» **YOUR INSTRUCTIONS**:
Starting with the line that contains "e amounts of" and stopping after the line that contains "icant winter flooding", copy the entries below exactly. Include nothing else.

'''

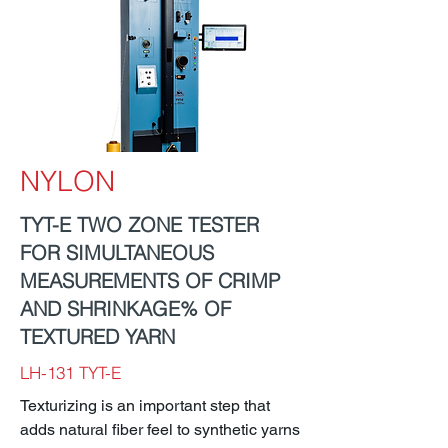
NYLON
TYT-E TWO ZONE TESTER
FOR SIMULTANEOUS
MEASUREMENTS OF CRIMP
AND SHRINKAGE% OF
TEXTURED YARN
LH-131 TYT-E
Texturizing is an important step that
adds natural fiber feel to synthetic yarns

'''
'''

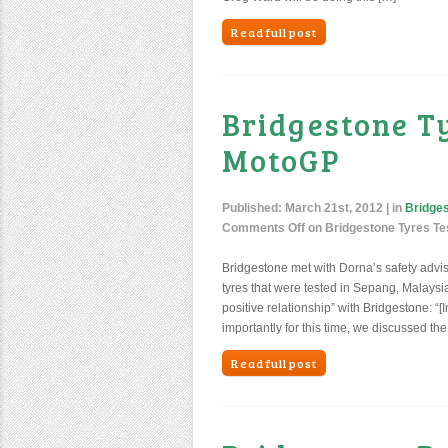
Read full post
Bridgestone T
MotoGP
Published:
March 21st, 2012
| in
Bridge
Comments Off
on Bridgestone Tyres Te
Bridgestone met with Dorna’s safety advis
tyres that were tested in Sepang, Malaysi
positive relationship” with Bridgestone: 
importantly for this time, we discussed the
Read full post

'''
'''

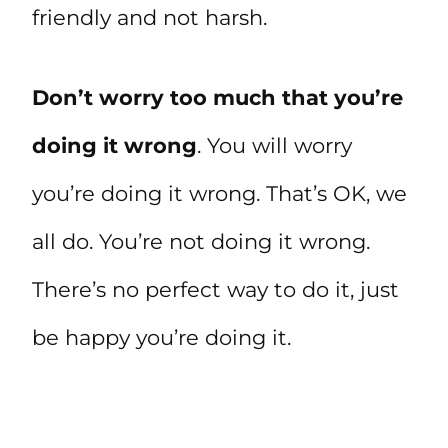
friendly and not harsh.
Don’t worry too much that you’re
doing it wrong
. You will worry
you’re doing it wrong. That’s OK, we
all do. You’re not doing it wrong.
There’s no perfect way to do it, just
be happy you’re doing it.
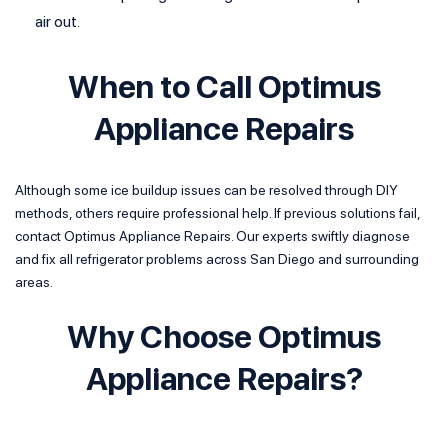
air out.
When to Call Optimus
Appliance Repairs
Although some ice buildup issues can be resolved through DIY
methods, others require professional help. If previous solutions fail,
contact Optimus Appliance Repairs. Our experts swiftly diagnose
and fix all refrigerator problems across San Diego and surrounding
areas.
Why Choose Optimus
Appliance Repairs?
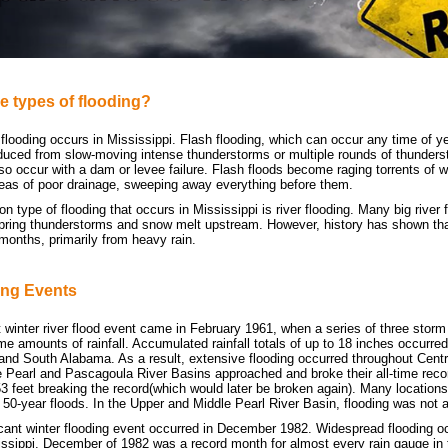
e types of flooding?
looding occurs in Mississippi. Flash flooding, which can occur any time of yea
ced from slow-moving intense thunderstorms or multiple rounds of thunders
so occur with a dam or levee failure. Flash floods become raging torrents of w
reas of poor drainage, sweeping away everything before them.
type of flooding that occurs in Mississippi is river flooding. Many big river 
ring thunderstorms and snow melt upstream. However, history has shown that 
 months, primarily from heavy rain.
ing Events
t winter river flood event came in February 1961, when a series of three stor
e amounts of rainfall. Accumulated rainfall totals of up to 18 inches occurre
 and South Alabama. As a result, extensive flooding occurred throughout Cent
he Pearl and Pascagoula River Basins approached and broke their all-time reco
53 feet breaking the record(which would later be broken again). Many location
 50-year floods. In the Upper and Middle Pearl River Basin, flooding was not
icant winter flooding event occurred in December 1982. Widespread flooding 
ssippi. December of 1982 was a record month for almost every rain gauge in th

'''

» **EXPECTED ANSWER**:
e amounts of rainfall. Accumulated rainfall totals of up to 18 inches occurre
 and South Alabama. As a result, extensive flooding occurred throughout Cent
he Pearl and Pascagoula River Basins approached and broke their all-time reco
53 feet breaking the record(which would later be broken again). Many location
 50-year floods. In the Upper and Middle Pearl River Basin, flooding was not
icant winter flooding event occurred in December 1982. Widespread flooding 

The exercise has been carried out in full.